#### [EXERCISE]
Verbatim copy without images: return all of the data as it stands.

══ THE INPUT

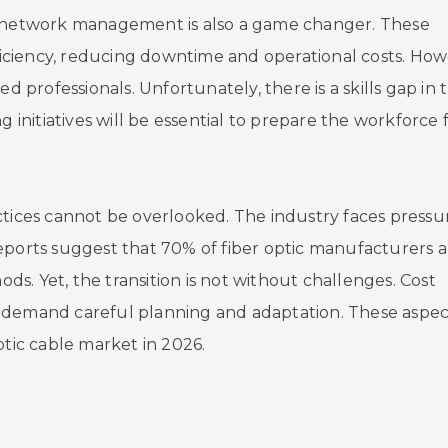
in network management is also a game changer. These
ciency, reducing downtime and operational costs. How
d professionals. Unfortunately, there is a skills gap in 
g initiatives will be essential to prepare the workforce 
ctices cannot be overlooked. The industry faces pressu
eports suggest that 70% of fiber optic manufacturers a
s. Yet, the transition is not without challenges. Cost
Home
ics demand careful planning and adaptation. These aspec
ptic cable market in 2026.
Company
Pumps & Part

════

#### [PROBLEM SOLUTION]
in network management is also a game changer. These
ciency, reducing downtime and operational costs. How
d professionals. Unfortunately, there is a skills gap in 
g initiatives will be essential to prepare the workforce 
ctices cannot be overlooked. The industry faces pressu
eports suggest that 70% of fiber optic manufacturers a
s. Yet, the transition is not without challenges. Cost
Home
ics demand careful planning and adaptation. These aspec
ptic cable market in 2026.
Company
Pumps & Part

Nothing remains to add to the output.